A photograph of The Mary Wallopers.
Photo credit: Andrew McGahon, courtesy of Pomona PR

Staff writer Tahmid Morshed talks to Irish folk outfit The Mary Wallopers about their latest projects.

Dundalk’s greatest Irish folk band just dropped their first album, which is filled with stories and tales galore. From messages of anti-authority to ruminations of daily life, the band performs these folk classics with great zeal, even including a popular cover of Hamish Imlach’s song “Cod Liver Oil and Orange Juice”. It was clear that the band have a lot to say — so I decided to interview them. Here’s what happened.

R: Where did you guys start off? How did that influence your music?

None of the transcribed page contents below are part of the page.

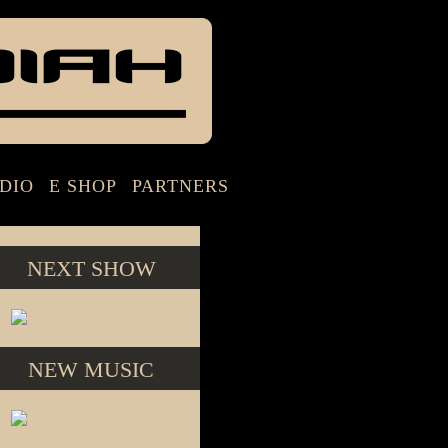
DIO
E SHOP
PARTNERS
NEXT SHOW
NEW MUSIC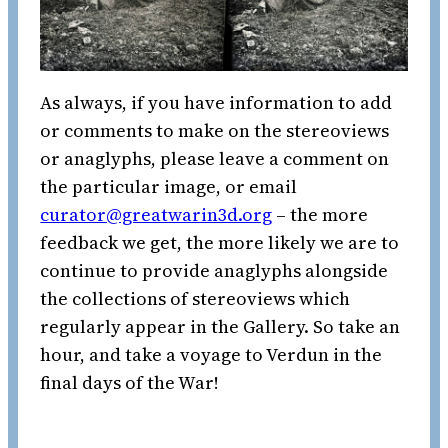
As always, if you have information to add
or comments to make on the stereoviews
or anaglyphs, please leave a comment on
the particular image, or email
curator@greatwarin3d.org
– the more
feedback we get, the more likely we are to
continue to provide anaglyphs alongside
the collections of stereoviews which
regularly appear in the Gallery. So take an
hour, and take a voyage to Verdun in the
final days of the War!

MW: So, it started out just three of us. Me and my brother Charles and our friend Seán all shared a house together. We had no money at all, and we were on the dole. We used to go around pubs in Dundalk (where we come from) and ask them to give us free pints for gigs. Yet it got to a point where it was cheaper for them to actually just give us the gig and then we became a band.

R: So, who is Mary and why are they being walloped exactly?

MW: We were named after a boat; the harbormaster at the dock had a little rowing boat and he wrote on the side, the “Mary Walloper”. “Walloper” actually means “a mad person”. When Seán was a child, his father [would say] “There’s the Mary Walloper!” [as] a joke. It was a tiny row boat and those don’t ever have names on them. But this fella wrote a massive name for Mary Walloper on his boat. We only found out later on that there was actually a sex worker who used to work around the docks called Mary Walloper. She used to drink cider and like starting riots and having craic. So, he named the boat after her. We’re also named after her.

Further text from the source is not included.